* _EXERCISE REQUIREMENTS_
The entries below must be retyped exactly. Pictures are to be omitted.

[Items from a dataset]
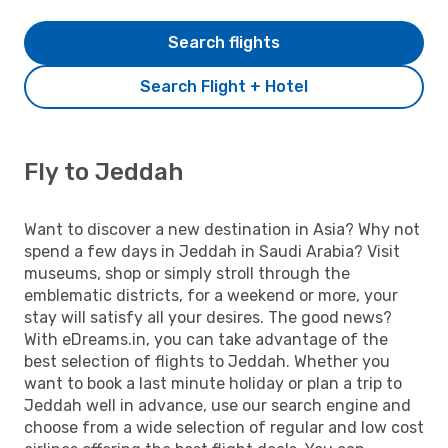
Search flights
Search Flight + Hotel
Fly to Jeddah
Want to discover a new destination in Asia? Why not
spend a few days in Jeddah in Saudi Arabia? Visit
museums, shop or simply stroll through the
emblematic districts, for a weekend or more, your
stay will satisfy all your desires. The good news?
With eDreams.in, you can take advantage of the
best selection of flights to Jeddah. Whether you
want to book a last minute holiday or plan a trip to
Jeddah well in advance, use our search engine and
choose from a wide selection of regular and low cost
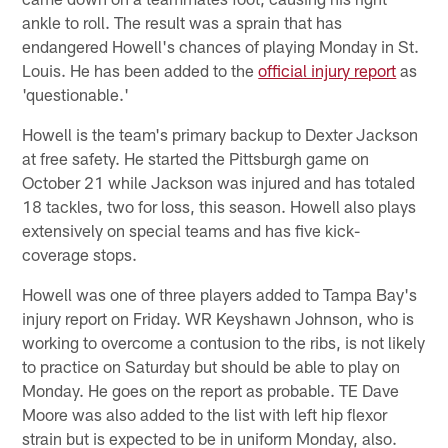
ankle to roll. The result was a sprain that has
endangered Howell's chances of playing Monday in St.
Louis. He has been added to the
official injury report
as
'questionable.'
Howell is the team's primary backup to Dexter Jackson
at free safety. He started the Pittsburgh game on
October 21 while Jackson was injured and has totaled
18 tackles, two for loss, this season. Howell also plays
extensively on special teams and has five kick-
coverage stops.
Howell was one of three players added to Tampa Bay's
injury report on Friday. WR Keyshawn Johnson, who is
working to overcome a contusion to the ribs, is not likely
to practice on Saturday but should be able to play on
Monday. He goes on the report as probable. TE Dave
Moore was also added to the list with left hip flexor
strain but is expected to be in uniform Monday, also.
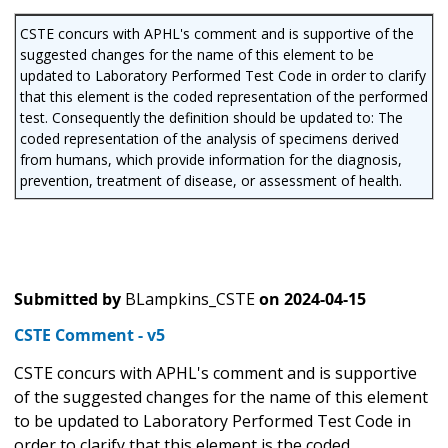
CSTE concurs with APHL's comment and is supportive of the
suggested changes for the name of this element to be
updated to Laboratory Performed Test Code in order to clarify
that this element is the coded representation of the performed
test. Consequently the definition should be updated to: The
coded representation of the analysis of specimens derived
from humans, which provide information for the diagnosis,
prevention, treatment of disease, or assessment of health.
Submitted by
BLampkins_CSTE
on
2024-04-15
CSTE Comment - v5
CSTE concurs with APHL's comment and is supportive
of the suggested changes for the name of this element
to be updated to Laboratory Performed Test Code in
order to clarify that this element is the coded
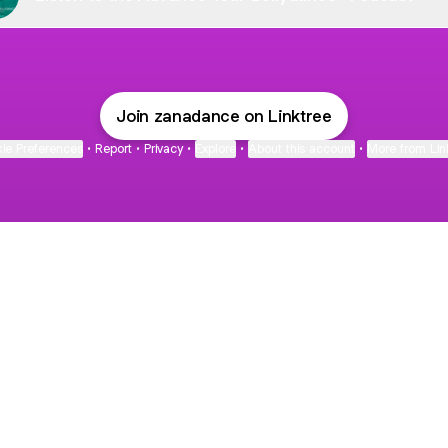
Join zanadance on Linktree
ie Preferences
•
Report
•
Privacy
•
Explore
•
About this account
•
More from Lin
next
bout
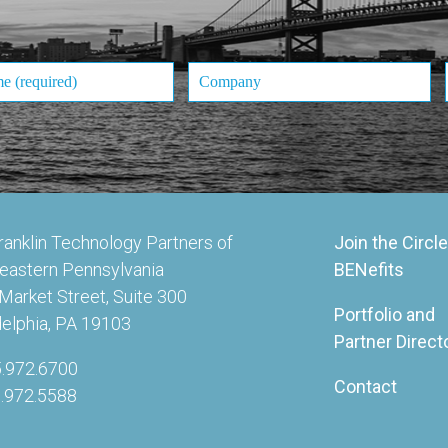
ranklin Technology Partners of
Join the Circle
eastern Pennsylvania
BENefits
Market Street, Suite 300
Portfolio and
delphia, PA 19103
Partner Direct
5.972.6700
Contact
5.972.5588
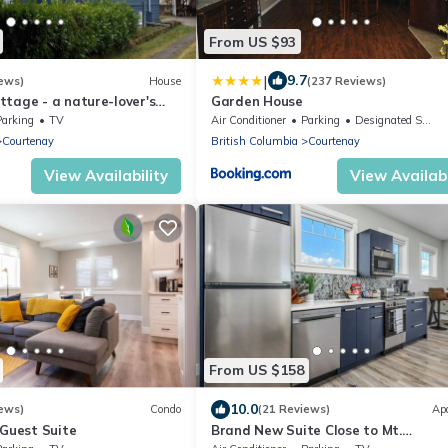
From US $93
|
9.7
ews)
House
(237 Reviews)
tage - a nature-lover's
Garden House
Parking
TV
Air Conditioner
Parking
Designated Smoking Area
Courtenay
British Columbia
Courtenay
View Availability
View Availabi
From US $158
10.0
ews)
Condo
(21 Reviews)
Ap
 Guest Suite
Brand New Suite Close to Mt.
Washington, Cumberland Bike Trail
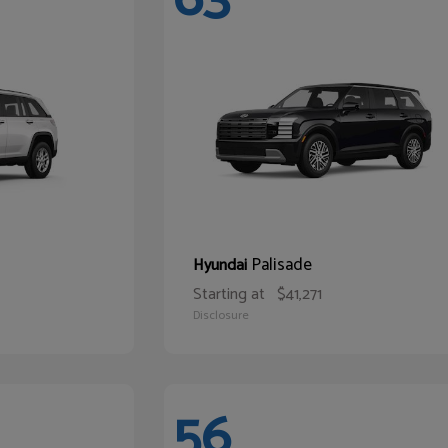
Palisade
Hyundai
Starting at
$41,271
Disclosure
56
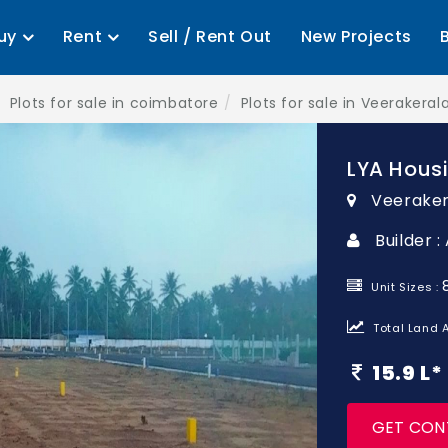
uy
Rent
Sell / Rent Out
New Projects
Plots for sale in coimbatore
Plots for sale in Veerakera
LYA Hous
Veerake
Builder :
Unit Sizes :
Total Land A
15.9 L
GET CON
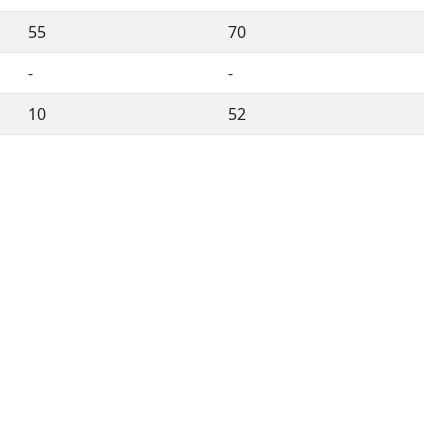
55
70
-
-
10
52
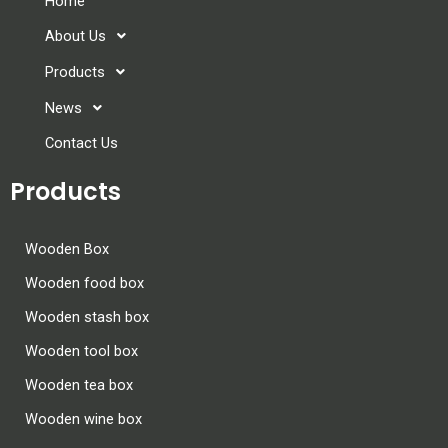
Home
About Us
Products
News
Contact Us
Products
Wooden Box
Wooden food box
Wooden stash box
Wooden tool box
Wooden tea box
Wooden wine box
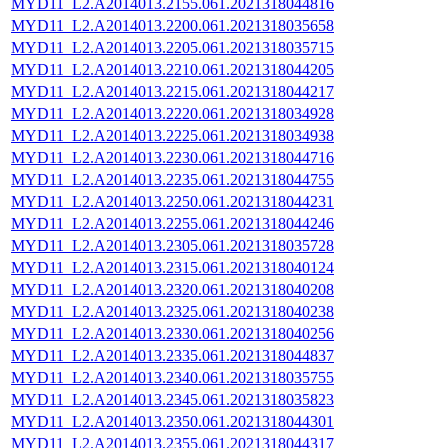
MYD11_L2.A2014013.2155.061.2021318044816
MYD11_L2.A2014013.2200.061.2021318035658
MYD11_L2.A2014013.2205.061.2021318035715
MYD11_L2.A2014013.2210.061.2021318044205
MYD11_L2.A2014013.2215.061.2021318044217
MYD11_L2.A2014013.2220.061.2021318034928
MYD11_L2.A2014013.2225.061.2021318034938
MYD11_L2.A2014013.2230.061.2021318044716
MYD11_L2.A2014013.2235.061.2021318044755
MYD11_L2.A2014013.2250.061.2021318044231
MYD11_L2.A2014013.2255.061.2021318044246
MYD11_L2.A2014013.2305.061.2021318035728
MYD11_L2.A2014013.2315.061.2021318040124
MYD11_L2.A2014013.2320.061.2021318040208
MYD11_L2.A2014013.2325.061.2021318040238
MYD11_L2.A2014013.2330.061.2021318040256
MYD11_L2.A2014013.2335.061.2021318044837
MYD11_L2.A2014013.2340.061.2021318035755
MYD11_L2.A2014013.2345.061.2021318035823
MYD11_L2.A2014013.2350.061.2021318044301
MYD11_L2.A2014013.2355.061.2021318044317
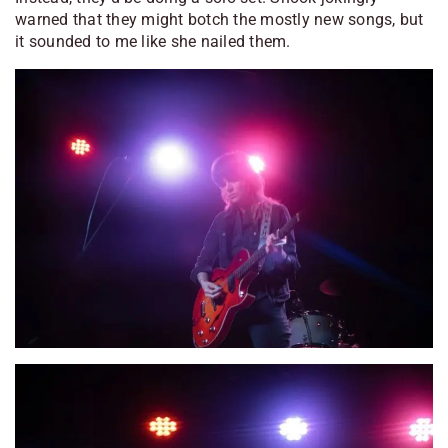
warned that they might botch the mostly new songs, but
it sounded to me like she nailed them.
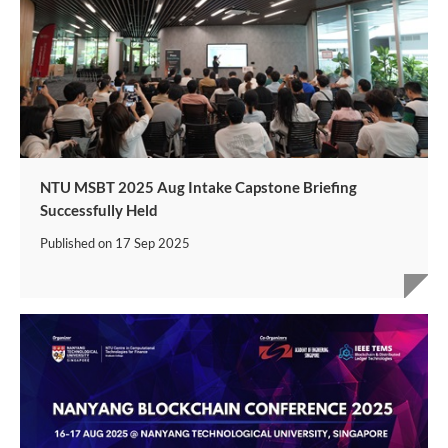
NTU MSBT 2025 Aug Intake Capstone Briefing
Successfully Held
Published on
17 Sep 2025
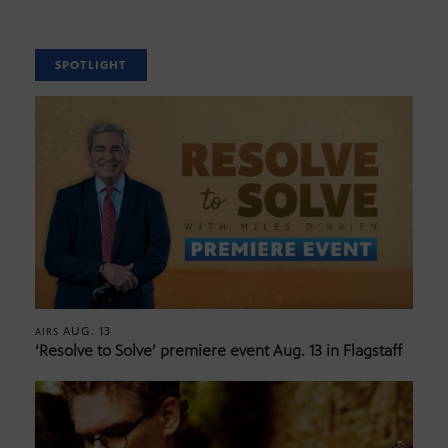
SPOTLIGHT
AUG. 13
AIRS
‘Resolve to Solve’ premiere event Aug. 13 in Flagstaff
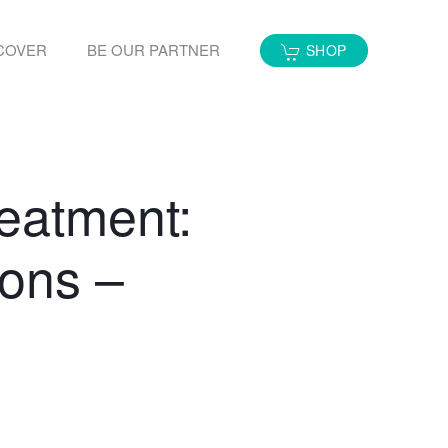
COVER
BE OUR PARTNER
SHOP
eatment:
ons –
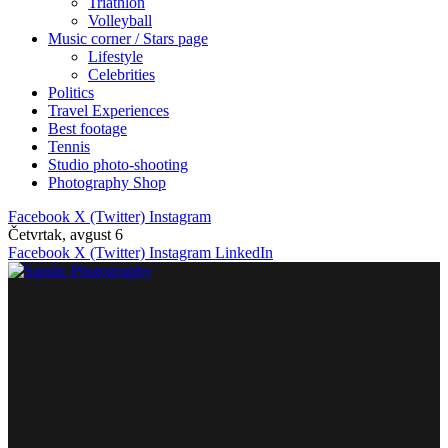
Triathlon
Volleyball
Music corner / Stars page
Lifestyle
Celebrities
Politics
Travel Experiences
Best footage
Tennis
Studio photo-shooting
Photography Shop
Facebook
X (Twitter)
Instagram
Četvrtak, avgust 6
Facebook
X (Twitter)
Instagram
LinkedIn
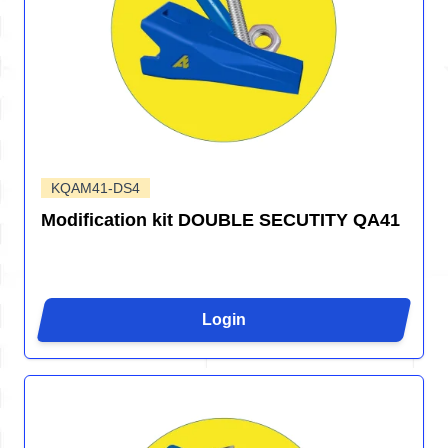
KQAM41-DS4
Modification kit DOUBLE SECUTITY QA41
Login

* _RESULT BELOW_
Search flights
Search Flight + Hotel
Fly to Jeddah
Want to discover a new destination in Asia? Why not
spend a few days in Jeddah in Saudi Arabia? Visit
museums, shop or simply stroll through the
emblematic districts, for a weekend or more, your
stay will satisfy all your desires. The good news?
With eDreams.in, you can take advantage of the
best selection of flights to Jeddah. Whether you
want to book a last minute holiday or plan a trip to
Jeddah well in advance, use our search engine and
choose from a wide selection of regular and low cost
ankle to roll. The result was a sprain that has
endangered Howell's chances of playing Monday in St.
Louis. He has been added to the
official injury report
as
'questionable.'
Howell is the team's primary backup to Dexter Jackson
at free safety. He started the Pittsburgh game on
October 21 while Jackson was injured and has totaled
18 tackles, two for loss, this season. Howell also plays
extensively on special teams and has five kick-
coverage stops.
Howell was one of three players added to Tampa Bay's
injury report on Friday. WR Keyshawn Johnson, who is
working to overcome a contusion to the ribs, is not likely
to practice on Saturday but should be able to play on
Monday. He goes on the report as probable. TE Dave
Moore was also added to the list with left hip flexor
strain but is expected to be in uniform Monday, also.
CSTE concurs with APHL's comment and is supportive of the
suggested changes for the name of this element to be
updated to Laboratory Performed Test Code in order to clarify
that this element is the coded representation of the performed
test. Consequently the definition should be updated to: The
coded representation of the analysis of specimens derived
from humans, which provide information for the diagnosis,
prevention, treatment of disease, or assessment of health.
Submitted by
BLampkins_CSTE
on
2024-04-15
CSTE Comment - v5
CSTE concurs with APHL's comment and is supportive
of the suggested changes for the name of this element
to be updated to Laboratory Performed Test Code in
order to clarify that this element is the coded
Join zanadance on Linktree
ie Preferences
•
Report
•
Privacy
•
Explore
•
About this account
•
More from Lin
next
bout
ranklin Technology Partners of
Join the Circle
eastern Pennsylvania
BENefits
Market Street, Suite 300
Portfolio and
delphia, PA 19103
Partner Direct
5.972.6700
Contact
5.972.5588
From US $93
|
9.7
ews)
House
(237 Reviews)
tage - a nature-lover's
Garden House
Parking
TV
Air Conditioner
Parking
Designated Smoking Area
Courtenay
British Columbia
Courtenay
View Availability
View Availabi
From US $158
10.0
ews)
Condo
(21 Reviews)
Ap
 Guest Suite
Brand New Suite Close to Mt.
Washington, Cumberland Bike Trail
Palisade
Hyundai
Starting at
$41,271
Disclosure
56
uy
Rent
Sell / Rent Out
New Projects
Plots for sale in coimbatore
Plots for sale in Veerakera
LYA Hous
Veerake
Builder :
Unit Sizes :
Total Land A
15.9 L
GET CON
55
70
-
-
10
52
Home
About Us
Products
News
Contact Us
Products
Wooden Box
Wooden food box
Wooden stash box
Wooden tool box
Wooden tea box
Wooden wine box
MYD11_L2.A2014013.2155.061.2021318044816
MYD11_L2.A2014013.2200.061.2021318035658
MYD11_L2.A2014013.2205.061.2021318035715
MYD11_L2.A2014013.2210.061.2021318044205
MYD11_L2.A2014013.2215.061.2021318044217
MYD11_L2.A2014013.2220.061.2021318034928
MYD11_L2.A2014013.2225.061.2021318034938
MYD11_L2.A2014013.2230.061.2021318044716
MYD11_L2.A2014013.2235.061.2021318044755
MYD11_L2.A2014013.2250.061.2021318044231
MYD11_L2.A2014013.2255.061.2021318044246
MYD11_L2.A2014013.2305.061.2021318035728
MYD11_L2.A2014013.2315.061.2021318040124
MYD11_L2.A2014013.2320.061.2021318040208
MYD11_L2.A2014013.2325.061.2021318040238
MYD11_L2.A2014013.2330.061.2021318040256
MYD11_L2.A2014013.2335.061.2021318044837
MYD11_L2.A2014013.2340.061.2021318035755
MYD11_L2.A2014013.2345.061.2021318035823
MYD11_L2.A2014013.2350.061.2021318044301
MYD11_L2.A2014013.2355.061.2021318044317
warned that they might botch the mostly new songs, but
it sounded to me like she nailed them.
NTU MSBT 2025 Aug Intake Capstone Briefing
Successfully Held
Published on
17 Sep 2025
SPOTLIGHT
AUG. 13
AIRS
‘Resolve to Solve’ premiere event Aug. 13 in Flagstaff
COVER
BE OUR PARTNER
SHOP
eatment:
ons –
Triathlon
Volleyball
Music corner / Stars page
Lifestyle
Celebrities
Politics
Travel Experiences
Best footage
Tennis
Studio photo-shooting
Photography Shop
Facebook
X (Twitter)
Instagram
Četvrtak, avgust 6
Facebook
X (Twitter)
Instagram
LinkedIn
KQAM41-DS4
Modification kit DOUBLE SECUTITY QA41
Login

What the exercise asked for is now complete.